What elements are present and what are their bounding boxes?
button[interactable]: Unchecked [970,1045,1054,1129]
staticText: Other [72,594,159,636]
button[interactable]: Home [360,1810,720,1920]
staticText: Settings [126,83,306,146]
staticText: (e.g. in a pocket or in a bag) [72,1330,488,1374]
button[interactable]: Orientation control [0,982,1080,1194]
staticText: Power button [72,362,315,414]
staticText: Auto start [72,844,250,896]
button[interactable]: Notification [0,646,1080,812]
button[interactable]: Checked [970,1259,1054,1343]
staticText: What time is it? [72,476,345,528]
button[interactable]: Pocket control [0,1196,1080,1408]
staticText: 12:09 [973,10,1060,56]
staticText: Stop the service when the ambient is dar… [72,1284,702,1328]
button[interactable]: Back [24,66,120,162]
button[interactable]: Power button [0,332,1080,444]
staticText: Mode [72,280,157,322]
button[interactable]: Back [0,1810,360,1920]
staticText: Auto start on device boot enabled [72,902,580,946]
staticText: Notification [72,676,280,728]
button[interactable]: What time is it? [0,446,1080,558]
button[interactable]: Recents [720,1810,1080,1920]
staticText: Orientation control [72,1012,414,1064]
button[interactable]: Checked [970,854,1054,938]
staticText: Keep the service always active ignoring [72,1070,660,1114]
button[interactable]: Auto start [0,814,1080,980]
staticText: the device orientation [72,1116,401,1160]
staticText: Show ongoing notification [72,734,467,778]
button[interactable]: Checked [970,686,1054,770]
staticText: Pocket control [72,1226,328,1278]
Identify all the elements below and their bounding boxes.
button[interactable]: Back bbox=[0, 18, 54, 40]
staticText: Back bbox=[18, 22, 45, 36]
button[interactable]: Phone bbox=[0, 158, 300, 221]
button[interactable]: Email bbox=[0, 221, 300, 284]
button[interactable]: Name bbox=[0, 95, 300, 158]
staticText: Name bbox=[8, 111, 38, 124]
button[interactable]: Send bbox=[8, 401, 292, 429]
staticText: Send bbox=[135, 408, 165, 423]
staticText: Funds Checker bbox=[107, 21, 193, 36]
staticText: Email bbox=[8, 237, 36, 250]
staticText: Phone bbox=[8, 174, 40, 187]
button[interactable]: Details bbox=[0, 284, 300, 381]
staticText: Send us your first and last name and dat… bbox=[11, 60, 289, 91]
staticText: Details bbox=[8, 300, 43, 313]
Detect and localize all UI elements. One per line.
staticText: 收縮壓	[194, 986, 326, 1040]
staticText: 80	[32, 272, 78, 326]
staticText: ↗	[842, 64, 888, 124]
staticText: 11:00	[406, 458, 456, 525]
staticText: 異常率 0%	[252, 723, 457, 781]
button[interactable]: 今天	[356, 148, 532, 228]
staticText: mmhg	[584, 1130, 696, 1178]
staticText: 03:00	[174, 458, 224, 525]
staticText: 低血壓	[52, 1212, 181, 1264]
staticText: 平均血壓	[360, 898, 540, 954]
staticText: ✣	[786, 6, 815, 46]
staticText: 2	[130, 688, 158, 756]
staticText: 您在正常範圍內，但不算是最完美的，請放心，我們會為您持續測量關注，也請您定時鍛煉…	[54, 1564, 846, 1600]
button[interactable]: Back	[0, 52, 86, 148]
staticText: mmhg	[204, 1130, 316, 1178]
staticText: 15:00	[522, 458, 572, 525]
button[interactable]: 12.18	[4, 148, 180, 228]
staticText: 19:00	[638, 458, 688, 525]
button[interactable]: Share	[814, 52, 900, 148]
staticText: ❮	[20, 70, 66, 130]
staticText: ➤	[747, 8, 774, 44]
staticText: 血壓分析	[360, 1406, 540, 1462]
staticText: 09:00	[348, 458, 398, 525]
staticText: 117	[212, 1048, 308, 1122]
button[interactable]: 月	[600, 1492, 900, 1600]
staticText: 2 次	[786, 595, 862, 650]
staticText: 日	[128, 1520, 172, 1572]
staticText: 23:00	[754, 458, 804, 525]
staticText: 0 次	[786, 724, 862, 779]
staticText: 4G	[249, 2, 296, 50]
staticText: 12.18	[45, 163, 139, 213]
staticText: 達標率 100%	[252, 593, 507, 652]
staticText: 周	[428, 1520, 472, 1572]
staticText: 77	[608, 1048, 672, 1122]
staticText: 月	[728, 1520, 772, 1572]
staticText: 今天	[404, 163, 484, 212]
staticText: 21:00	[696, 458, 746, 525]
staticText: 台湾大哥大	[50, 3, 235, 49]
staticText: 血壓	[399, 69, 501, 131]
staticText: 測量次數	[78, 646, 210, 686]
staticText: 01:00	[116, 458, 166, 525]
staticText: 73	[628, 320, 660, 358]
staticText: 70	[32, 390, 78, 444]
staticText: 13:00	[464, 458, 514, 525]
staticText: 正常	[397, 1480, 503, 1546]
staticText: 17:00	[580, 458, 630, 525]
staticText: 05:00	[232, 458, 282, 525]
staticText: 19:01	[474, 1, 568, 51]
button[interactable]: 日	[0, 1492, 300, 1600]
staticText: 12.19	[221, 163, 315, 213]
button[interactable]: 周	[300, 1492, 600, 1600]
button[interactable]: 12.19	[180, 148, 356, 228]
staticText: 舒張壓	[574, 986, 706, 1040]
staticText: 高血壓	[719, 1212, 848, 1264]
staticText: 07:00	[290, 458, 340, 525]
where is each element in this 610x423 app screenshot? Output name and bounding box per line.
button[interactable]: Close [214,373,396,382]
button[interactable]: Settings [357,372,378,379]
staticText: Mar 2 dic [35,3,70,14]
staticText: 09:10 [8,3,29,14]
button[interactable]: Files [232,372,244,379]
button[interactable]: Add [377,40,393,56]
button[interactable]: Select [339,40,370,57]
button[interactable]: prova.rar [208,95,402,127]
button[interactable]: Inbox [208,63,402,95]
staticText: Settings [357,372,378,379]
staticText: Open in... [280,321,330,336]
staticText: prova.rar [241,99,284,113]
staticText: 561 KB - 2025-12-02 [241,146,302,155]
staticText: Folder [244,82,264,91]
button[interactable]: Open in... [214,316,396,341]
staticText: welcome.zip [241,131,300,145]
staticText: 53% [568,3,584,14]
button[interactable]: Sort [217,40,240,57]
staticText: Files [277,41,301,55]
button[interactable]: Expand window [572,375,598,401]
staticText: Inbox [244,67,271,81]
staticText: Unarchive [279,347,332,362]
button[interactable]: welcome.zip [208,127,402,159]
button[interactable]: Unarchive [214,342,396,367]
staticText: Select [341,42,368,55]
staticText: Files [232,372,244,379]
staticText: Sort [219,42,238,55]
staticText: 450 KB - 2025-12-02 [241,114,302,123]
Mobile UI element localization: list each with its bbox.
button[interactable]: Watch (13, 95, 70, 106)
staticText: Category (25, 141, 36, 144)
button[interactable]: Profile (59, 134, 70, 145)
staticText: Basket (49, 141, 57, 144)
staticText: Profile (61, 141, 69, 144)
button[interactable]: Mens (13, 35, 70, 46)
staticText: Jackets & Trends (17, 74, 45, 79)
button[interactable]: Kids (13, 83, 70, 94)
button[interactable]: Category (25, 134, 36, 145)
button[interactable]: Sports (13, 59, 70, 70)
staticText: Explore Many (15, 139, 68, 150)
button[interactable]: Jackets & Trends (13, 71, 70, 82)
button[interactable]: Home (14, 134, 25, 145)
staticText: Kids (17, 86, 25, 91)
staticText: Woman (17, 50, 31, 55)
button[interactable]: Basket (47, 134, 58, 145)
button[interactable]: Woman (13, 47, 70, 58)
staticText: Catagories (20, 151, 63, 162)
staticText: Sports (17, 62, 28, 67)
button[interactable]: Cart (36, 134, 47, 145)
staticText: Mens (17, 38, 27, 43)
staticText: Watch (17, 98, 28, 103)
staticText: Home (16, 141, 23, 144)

PROBLEM DESCRIPTION
Give back the full listing above, exactly as it reads.

ANSWER TO THIS TASK
What elements are present and what are their bounding boxes?
button[interactable]: Unchecked [970,1045,1054,1129]
staticText: Other [72,594,159,636]
button[interactable]: Home [360,1810,720,1920]
staticText: Settings [126,83,306,146]
staticText: (e.g. in a pocket or in a bag) [72,1330,488,1374]
button[interactable]: Orientation control [0,982,1080,1194]
staticText: Power button [72,362,315,414]
staticText: Auto start [72,844,250,896]
button[interactable]: Notification [0,646,1080,812]
button[interactable]: Checked [970,1259,1054,1343]
staticText: What time is it? [72,476,345,528]
button[interactable]: Pocket control [0,1196,1080,1408]
staticText: 12:09 [973,10,1060,56]
staticText: Stop the service when the ambient is dar… [72,1284,702,1328]
button[interactable]: Back [24,66,120,162]
button[interactable]: Power button [0,332,1080,444]
staticText: Mode [72,280,157,322]
button[interactable]: Back [0,1810,360,1920]
staticText: Auto start on device boot enabled [72,902,580,946]
staticText: Notification [72,676,280,728]
button[interactable]: What time is it? [0,446,1080,558]
button[interactable]: Recents [720,1810,1080,1920]
staticText: Orientation control [72,1012,414,1064]
button[interactable]: Checked [970,854,1054,938]
staticText: Keep the service always active ignoring [72,1070,660,1114]
button[interactable]: Auto start [0,814,1080,980]
staticText: the device orientation [72,1116,401,1160]
staticText: Show ongoing notification [72,734,467,778]
button[interactable]: Checked [970,686,1054,770]
staticText: Pocket control [72,1226,328,1278]
Identify all the elements below and their bounding boxes.
button[interactable]: Back bbox=[0, 18, 54, 40]
staticText: Back bbox=[18, 22, 45, 36]
button[interactable]: Phone bbox=[0, 158, 300, 221]
button[interactable]: Email bbox=[0, 221, 300, 284]
button[interactable]: Name bbox=[0, 95, 300, 158]
staticText: Name bbox=[8, 111, 38, 124]
button[interactable]: Send bbox=[8, 401, 292, 429]
staticText: Send bbox=[135, 408, 165, 423]
staticText: Funds Checker bbox=[107, 21, 193, 36]
staticText: Email bbox=[8, 237, 36, 250]
staticText: Phone bbox=[8, 174, 40, 187]
button[interactable]: Details bbox=[0, 284, 300, 381]
staticText: Send us your first and last name and dat… bbox=[11, 60, 289, 91]
staticText: Details bbox=[8, 300, 43, 313]
Detect and localize all UI elements. One per line.
staticText: 收縮壓	[194, 986, 326, 1040]
staticText: 80	[32, 272, 78, 326]
staticText: ↗	[842, 64, 888, 124]
staticText: 11:00	[406, 458, 456, 525]
staticText: 異常率 0%	[252, 723, 457, 781]
button[interactable]: 今天	[356, 148, 532, 228]
staticText: mmhg	[584, 1130, 696, 1178]
staticText: 03:00	[174, 458, 224, 525]
staticText: 低血壓	[52, 1212, 181, 1264]
staticText: 平均血壓	[360, 898, 540, 954]
staticText: ✣	[786, 6, 815, 46]
staticText: 2	[130, 688, 158, 756]
staticText: 您在正常範圍內，但不算是最完美的，請放心，我們會為您持續測量關注，也請您定時鍛煉…	[54, 1564, 846, 1600]
button[interactable]: Back	[0, 52, 86, 148]
staticText: mmhg	[204, 1130, 316, 1178]
staticText: 15:00	[522, 458, 572, 525]
button[interactable]: 12.18	[4, 148, 180, 228]
staticText: 19:00	[638, 458, 688, 525]
button[interactable]: Share	[814, 52, 900, 148]
staticText: ❮	[20, 70, 66, 130]
staticText: ➤	[747, 8, 774, 44]
staticText: 血壓分析	[360, 1406, 540, 1462]
staticText: 09:00	[348, 458, 398, 525]
staticText: 117	[212, 1048, 308, 1122]
button[interactable]: 月	[600, 1492, 900, 1600]
staticText: 2 次	[786, 595, 862, 650]
staticText: 日	[128, 1520, 172, 1572]
staticText: 23:00	[754, 458, 804, 525]
staticText: 0 次	[786, 724, 862, 779]
staticText: 4G	[249, 2, 296, 50]
staticText: 12.18	[45, 163, 139, 213]
staticText: 達標率 100%	[252, 593, 507, 652]
staticText: 周	[428, 1520, 472, 1572]
staticText: 77	[608, 1048, 672, 1122]
staticText: 月	[728, 1520, 772, 1572]
staticText: 今天	[404, 163, 484, 212]
staticText: 21:00	[696, 458, 746, 525]
staticText: 台湾大哥大	[50, 3, 235, 49]
staticText: 血壓	[399, 69, 501, 131]
staticText: 測量次數	[78, 646, 210, 686]
staticText: 01:00	[116, 458, 166, 525]
staticText: 73	[628, 320, 660, 358]
staticText: 70	[32, 390, 78, 444]
staticText: 13:00	[464, 458, 514, 525]
staticText: 正常	[397, 1480, 503, 1546]
staticText: 17:00	[580, 458, 630, 525]
staticText: 05:00	[232, 458, 282, 525]
staticText: 19:01	[474, 1, 568, 51]
button[interactable]: 日	[0, 1492, 300, 1600]
staticText: 12.19	[221, 163, 315, 213]
button[interactable]: 周	[300, 1492, 600, 1600]
button[interactable]: 12.19	[180, 148, 356, 228]
staticText: 舒張壓	[574, 986, 706, 1040]
staticText: 高血壓	[719, 1212, 848, 1264]
staticText: 07:00	[290, 458, 340, 525]
where is each element in this 610x423 app screenshot? Output name and bounding box per line.
button[interactable]: Close [214,373,396,382]
button[interactable]: Settings [357,372,378,379]
staticText: Mar 2 dic [35,3,70,14]
staticText: 09:10 [8,3,29,14]
button[interactable]: Files [232,372,244,379]
button[interactable]: Add [377,40,393,56]
button[interactable]: Select [339,40,370,57]
button[interactable]: prova.rar [208,95,402,127]
button[interactable]: Inbox [208,63,402,95]
staticText: Settings [357,372,378,379]
staticText: Open in... [280,321,330,336]
staticText: prova.rar [241,99,284,113]
staticText: 561 KB - 2025-12-02 [241,146,302,155]
staticText: Folder [244,82,264,91]
button[interactable]: Open in... [214,316,396,341]
staticText: welcome.zip [241,131,300,145]
staticText: 53% [568,3,584,14]
button[interactable]: Sort [217,40,240,57]
staticText: Files [277,41,301,55]
button[interactable]: Expand window [572,375,598,401]
staticText: Inbox [244,67,271,81]
staticText: Unarchive [279,347,332,362]
button[interactable]: welcome.zip [208,127,402,159]
button[interactable]: Unarchive [214,342,396,367]
staticText: Select [341,42,368,55]
staticText: Files [232,372,244,379]
staticText: Sort [219,42,238,55]
staticText: 450 KB - 2025-12-02 [241,114,302,123]
Mobile UI element localization: list each with its bbox.
button[interactable]: Watch (13, 95, 70, 106)
staticText: Category (25, 141, 36, 144)
button[interactable]: Profile (59, 134, 70, 145)
staticText: Basket (49, 141, 57, 144)
staticText: Profile (61, 141, 69, 144)
button[interactable]: Mens (13, 35, 70, 46)
staticText: Jackets & Trends (17, 74, 45, 79)
button[interactable]: Kids (13, 83, 70, 94)
button[interactable]: Category (25, 134, 36, 145)
button[interactable]: Sports (13, 59, 70, 70)
staticText: Explore Many (15, 139, 68, 150)
button[interactable]: Jackets & Trends (13, 71, 70, 82)
button[interactable]: Home (14, 134, 25, 145)
staticText: Kids (17, 86, 25, 91)
staticText: Woman (17, 50, 31, 55)
button[interactable]: Basket (47, 134, 58, 145)
button[interactable]: Woman (13, 47, 70, 58)
staticText: Catagories (20, 151, 63, 162)
staticText: Sports (17, 62, 28, 67)
button[interactable]: Cart (36, 134, 47, 145)
staticText: Mens (17, 38, 27, 43)
staticText: Watch (17, 98, 28, 103)
staticText: Home (16, 141, 23, 144)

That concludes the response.